0

Good evening. I am reviewing for an intro to Java exam and the instructor wrote a question I seem to be missing something.

Consider:

 int[][] mat = new int[3][4];
for (int row = 0; row < mat.length; row++)
{
for(int col = 0; col < mat[0].length; col++)
{
if (row < col)
mat[row][col] = 1;
else if (row == col)
mat[row][col] = 2;
else
mat[row][col] = 3;
}
}

What are the contents of mat after the code segment has been executed?

The selection of answers I won't bother to list specifically as I don't require a specific answer to this. I need to understand what is supposed to happen. I plugged into an IDE and I get a gibberish answer if I add a System.out.print(mat);

"[[I@139a55"

While the instructor is expecting a selection of integers in either a 3x4 or 4x3 array. No integers exceed 3.

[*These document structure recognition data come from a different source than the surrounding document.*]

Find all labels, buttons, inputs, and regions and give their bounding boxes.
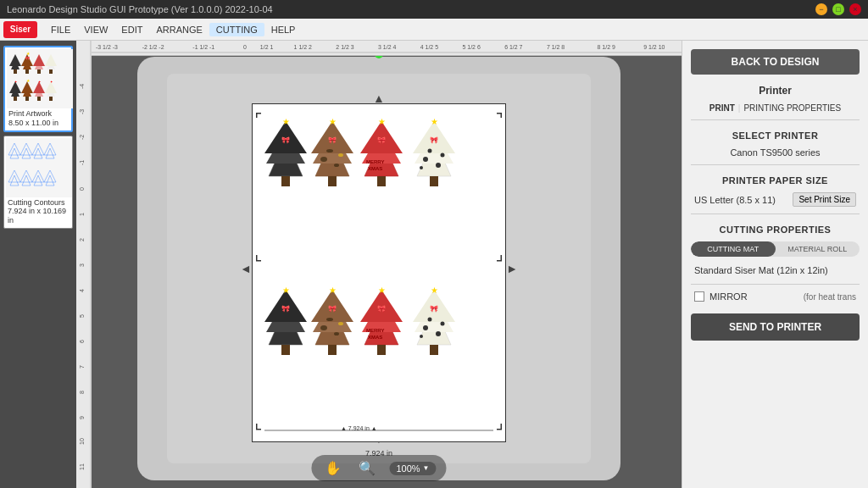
svg-text:★: ★	[431, 117, 438, 126]
svg-text:5: 5	[79, 314, 85, 318]
mirror-checkbox[interactable]	[694, 291, 704, 302]
svg-text:★: ★	[329, 117, 337, 126]
menu-file[interactable]: FILE	[44, 23, 77, 36]
svg-text:7: 7	[79, 365, 85, 369]
svg-marker-40	[22, 175, 31, 186]
menu-arrange[interactable]: ARRANGE	[149, 23, 209, 36]
svg-point-109	[436, 163, 441, 168]
svg-rect-23	[37, 97, 41, 101]
svg-rect-89	[328, 176, 337, 186]
svg-text:1/2  1: 1/2 1	[260, 44, 274, 50]
menu-edit[interactable]: EDIT	[114, 23, 149, 36]
svg-marker-38	[10, 175, 19, 186]
print-tab[interactable]: PRINT	[709, 103, 735, 113]
zoom-tool-button[interactable]: 🔍	[355, 458, 379, 478]
material-roll-tab[interactable]: MATERIAL ROLL	[776, 241, 860, 257]
menu-cutting[interactable]: CUTTING	[209, 23, 264, 36]
right-panel: BACK TO DESIGN Printer PRINT | PRINTING …	[682, 41, 868, 488]
svg-point-136	[338, 322, 343, 325]
thumbnail-print-artwork[interactable]: ★ 🎀	[3, 46, 73, 132]
svg-point-133	[320, 325, 327, 330]
svg-marker-44	[46, 175, 54, 186]
svg-marker-18	[21, 81, 33, 93]
svg-text:3 1/2  4: 3 1/2 4	[378, 44, 396, 50]
printer-value: Canon TS9500 series	[691, 147, 860, 158]
svg-marker-31	[8, 143, 20, 155]
thumbnail-cutting-contours[interactable]: Cutting Contours 7.924 in x 10.169 in	[3, 136, 73, 229]
svg-text:1: 1	[79, 213, 85, 216]
send-to-printer-button[interactable]: SEND TO PRINTER	[691, 313, 860, 341]
svg-rect-116	[256, 113, 258, 118]
maximize-button[interactable]: □	[832, 3, 844, 15]
canvas-area[interactable]: -4 -3 -2 -1 0 1 2 3 4 5 6 7 8 9 10 11	[76, 41, 682, 488]
svg-rect-99	[377, 176, 386, 186]
svg-text:-3 1/2 -3: -3 1/2 -3	[96, 44, 118, 50]
divider-1	[691, 119, 860, 120]
thumb-img-artwork: ★ 🎀	[7, 49, 73, 108]
paper-size-section-title: PRINTER PAPER SIZE	[691, 175, 860, 186]
svg-point-111	[441, 152, 445, 157]
svg-text:🎀: 🎀	[328, 304, 337, 313]
menu-help[interactable]: HELP	[264, 23, 303, 36]
set-print-size-button[interactable]: Set Print Size	[793, 192, 856, 207]
svg-text:🎀: 🎀	[377, 136, 386, 144]
svg-point-154	[441, 321, 445, 325]
cutting-props-title: CUTTING PROPERTIES	[691, 225, 860, 235]
pan-tool-button[interactable]: ✋	[321, 458, 345, 478]
svg-text:★: ★	[378, 117, 386, 126]
print-area[interactable]: ★ 🎀	[252, 103, 506, 442]
printer-sub-tabs: PRINT | PRINTING PROPERTIES	[691, 103, 860, 113]
svg-text:6 1/2  7: 6 1/2 7	[504, 44, 522, 50]
mat-label: Standard Siser Mat (12in x 12in)	[691, 263, 860, 277]
svg-marker-9	[33, 54, 45, 66]
svg-text:✦: ✦	[14, 80, 18, 84]
left-panel: ★ 🎀	[0, 41, 76, 488]
svg-rect-107	[430, 176, 438, 186]
minimize-button[interactable]: −	[815, 3, 827, 15]
back-to-design-button[interactable]: BACK TO DESIGN	[691, 49, 860, 75]
svg-marker-36	[46, 148, 54, 158]
svg-rect-126	[281, 345, 290, 355]
svg-rect-121	[497, 260, 502, 262]
svg-point-93	[338, 153, 343, 157]
svg-rect-161	[501, 424, 503, 429]
paper-size-row: US Letter (8.5 x 11) Set Print Size	[691, 192, 860, 207]
svg-text:10: 10	[79, 438, 85, 445]
svg-text:2: 2	[79, 238, 85, 241]
svg-text:-4: -4	[79, 84, 85, 89]
trees-row-1: ★ 🎀	[253, 104, 505, 273]
ruler-horizontal: -3 1/2 -3 -2 1/2 -2 -1 1/2 -1 0 1/2 1 1 …	[92, 41, 682, 56]
printing-properties-tab[interactable]: PRINTING PROPERTIES	[743, 103, 841, 113]
svg-rect-150	[430, 345, 438, 355]
ruler-vertical: -4 -3 -2 -1 0 1 2 3 4 5 6 7 8 9 10 11	[76, 41, 92, 488]
svg-rect-142	[377, 345, 386, 355]
svg-text:XMAS: XMAS	[368, 335, 382, 340]
zoom-level[interactable]: 100% ▼	[389, 462, 436, 475]
svg-text:7 1/2  8: 7 1/2 8	[547, 44, 565, 50]
zoom-dropdown-arrow[interactable]: ▼	[423, 464, 430, 472]
canvas-selection: ▲ ▼ ◄ ►	[252, 103, 506, 434]
svg-text:★: ★	[26, 78, 31, 83]
menu-view[interactable]: VIEW	[77, 23, 114, 36]
thumb-artwork-label: Print Artwork 8.50 x 11.00 in	[7, 108, 70, 129]
svg-text:🎀: 🎀	[281, 304, 290, 313]
svg-marker-33	[20, 143, 32, 155]
mirror-label: MIRROR	[709, 291, 748, 302]
resize-handle-right[interactable]: ►	[506, 262, 518, 275]
resize-handle-left[interactable]: ◄	[240, 262, 252, 275]
cutting-mat-tab[interactable]: CUTTING MAT	[691, 241, 776, 257]
divider-2	[691, 164, 860, 165]
svg-marker-37	[44, 143, 56, 155]
svg-text:★: ★	[431, 286, 438, 295]
close-button[interactable]: ×	[849, 3, 861, 15]
svg-point-108	[423, 157, 428, 162]
svg-marker-43	[32, 170, 44, 182]
svg-point-112	[420, 166, 423, 169]
titlebar-controls[interactable]: − □ ×	[815, 3, 861, 15]
svg-text:🎀: 🎀	[25, 56, 30, 60]
svg-marker-45	[44, 170, 56, 182]
thumb-img-contours	[6, 138, 72, 197]
svg-rect-5	[25, 69, 29, 74]
svg-rect-119	[256, 260, 261, 262]
svg-text:9 1/2  10: 9 1/2 10	[643, 44, 665, 50]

Any illumination on this would be invaluable to helping me understand the relationship between the for loops and the array to be done.

GoldenDesign
  • 115
  • 5
  • 1
    If your main question is how to print the array elements, the previous question at http://stackoverflow.com/questions/409784/whats-the-simplest-way-to-print-a-java-array may help. – paisanco Jul 18 '16 at 00:12
  • If you want to see for yourself, do this: `for(int i=0; i – RaminS Jul 18 '16 at 00:12

1 Answers1

0

Java array type doesn't provide a specific implementation of toString() method to pretty print its content. What you are seeing it's a representation of the reference itself in the JVM but it's rather meaningless for your purpose.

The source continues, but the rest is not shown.